The rumours were true. After weeks of speculation, conspiracy theories and breadcrumb-following dominating Metal Twitter, Iron Maiden have officially unleashed their first piece of brand new music in six years: The Writing On The Wall. Many had already put two and two (or should that be 222, 222 and 222?) together, working out that the sneaky messages hidden in tour art and all the Belshazzar’s Feast shenanigans were pointing to something much grander than another video game update or, you know, a 289th live album.
Still, it doesn’t get much bigger than this, and Maiden have decided to pull out all the stops for their new single, accompanying it with a blockbuster, retinal-searing animated video featuring a ton of colourful characters, buckets of symbolism and, most excitingly of all, a brand new Eddie.
The song itself – a composition by Adrian Smith and Bruce Dickinson – is a big departure from the majority of Maiden’s post-2000 lead singles (if, indeed, that’s what it is – news on a full-length album remains MIA). Starting off as an acoustic jaunt that morphs into a mid-paced, stomping, outlaw rocker, it forgoes the urgent heavy metal attack of a Wicker Man or clanging, galloping gung ho-isms of a Speed Of Light or Wildest Dreams. The Writing On The Wall is altogether less frenetic, sounding more campfire-country-ballad-on-steroids than full-tilt, horsebacked charge to the gates.
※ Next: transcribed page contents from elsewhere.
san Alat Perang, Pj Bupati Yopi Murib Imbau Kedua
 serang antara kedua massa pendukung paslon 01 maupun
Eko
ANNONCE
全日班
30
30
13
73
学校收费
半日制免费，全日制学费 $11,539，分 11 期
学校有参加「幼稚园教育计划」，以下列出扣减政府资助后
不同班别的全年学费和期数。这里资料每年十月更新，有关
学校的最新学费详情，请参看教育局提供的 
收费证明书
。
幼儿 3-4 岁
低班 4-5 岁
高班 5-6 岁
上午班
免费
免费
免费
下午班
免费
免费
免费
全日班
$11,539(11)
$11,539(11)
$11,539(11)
It’s a different vibe for Maiden, and it totally works.
Bruce is in sneering, imperious form, sounding angrier than we’ve heard him in some years as he spits out some particularly evocative lyrics: ‘A land of hope and glory building graveyards for the brave,’ he seethes at one point, later lamenting: ‘Once our empires glorious, but now the empire’s gone.’ It all starts to sound a bit flag-wavy, but we reckon there’s something a bit deeper at play here…
The chorus, meanwhile is as classically simplistic and impactful as only Maiden seem to manage: ‘Can you see that writing on the wall?’ Bruce snarls. ‘Can you see that writing?’ After one listen it’ll stick in your brain. After a couple of listens it’ll set up residency there and claim squatter’s rights.
And then, of course, there’s the video, created by former Pixar bods Mark Andrews and Andrew Gordon. We’re going to put our necks out and suggest the cigar-puffing lad in the stretch decked with a US flag is a caricature of a certain, recently exited US President, but there’s so much else going on. A zombie-looking fella! A druid! Faceless British fellas with their trousers down! Mysterious humanoids! Four Eddies on motorbikes! And, the pièce de résistance, a whole new Eddie – a hard-looking motherfucker in full Samurai getup, and seemingly happy to dispatch of our other newly acquainted, animated friends.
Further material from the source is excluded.